89 minutes, opens on Aug 21

★★★★☆

The story: Three years after the events of Nobody (2021), the Mansell family have returned to their daily suburban routine. To heal rifts within his family, Hutch (Bob Odenkirk) takes everyone, including his father David (Christopher Lloyd), to a vacation spot he liked as a child – Wild Bill’s Majestic Midway and Waterpark. But when his children are bullied by the locals, Hutch has to decide what kind of man to be. A normal guy who avoids conflict, as his wife Becca (Connie Nielsen) urges him to be, or the father who uses his training as an assassin to protect his family?

The first movie was a riotous origin story based on the corny idea of the man who has forsaken violence, only for violence to find him. This awakens his special set of skills, with the villains discovering too late that they have messed with the wrong guy.

A hoary old premise it may be, but it was given fresh life by boldly imagined fight scenes, a sprinkling of absurdist comedy and, most all, animated by the idea of a grudge – one held by a Russian mobster eager for revenge, the other held by Hutch, a dad protecting his family.

The idea of a personal beef is put to good use again in the sequel, after Hutch’s children earn the unwanted attention from the local yokels who run the amusement park in which the family is vacationing.

But Hutch – who can be justifiably called John Wick: Suburban Dad Edition – cannot be expected to use his extensive government-trained talents against a bunch of small-town thugs.

This is where mob boss Lendina comes in. As portrayed by American actress Sharon Stone, she is operatically evil – a villainess out of the Mad Max (1979 to 2024) film universe, or from a South-east Asian work of horror or action, and nothing like the grounded bad-guy Russians from the first movie.

Sharon Stone as Lendina in Nobody 2, directed by Indonesian film-maker Timo Tjahjanto.

PHOTO: UIP

Lendina’s unhinged persona could be the influence of Timo Tjahjanto, who replaces the original’s director, Russian film-maker Ilya Naishuller.

Tjahjanto, a member of the New Indonesian Extreme wave of film-makers, is behind modestly budgeted but popular hits, including the horror film May The Devil Take You (2018) and its 2020 sequel, and the Netflix martial arts thriller The Shadow Strays (2024), both originally in Indonesian. Nobody 2 marks his major studio debut and first film in English.

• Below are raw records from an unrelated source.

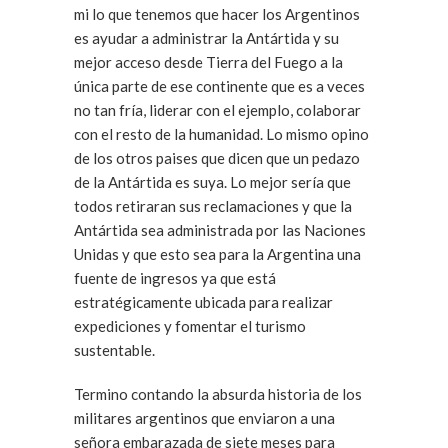
mi lo que tenemos que hacer los Argentinos
es ayudar a administrar la Antártida y su
mejor acceso desde Tierra del Fuego a la
única parte de ese continente que es a veces
no tan fría, liderar con el ejemplo, colaborar
con el resto de la humanidad. Lo mismo opino
de los otros paises que dicen que un pedazo
de la Antártida es suya. Lo mejor sería que
todos retiraran sus reclamaciones y que la
Antártida sea administrada por las Naciones
Unidas y que esto sea para la Argentina una
fuente de ingresos ya que está
estratégicamente ubicada para realizar
expediciones y fomentar el turismo
sustentable.
Termino contando la absurda historia de los
militares argentinos que enviaron a una
señora embarazada de siete meses para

The mild satirical fun that Naishuller put into Nobody is there in the sequel. Viewers get the sense that Hutch is tired of the nonsense that the townsfolk are putting him through, because it is all so cliched.

It is why it feels so satisfying when baddies are subjected to Nobody 2’s M18-rated violence. They do not simply get knocked out or peppered with bullets. In set pieces that blend physical comedy with wince-inducing violence, skulls are split with katanas and eyes are pierced with sharp objects.

This movie, after all, comes from the same producers as John Wick Chapters 3 and 4 (2019 and 2023) and the spin-off Ballerina (2025) and others in the genre of movies that place importance on the quality, not just the quantity, of martial arts action.

Hot take: Nobody 2 takes the action up a notch, providing plenty of satisfying, vengeance-fuelled showdowns.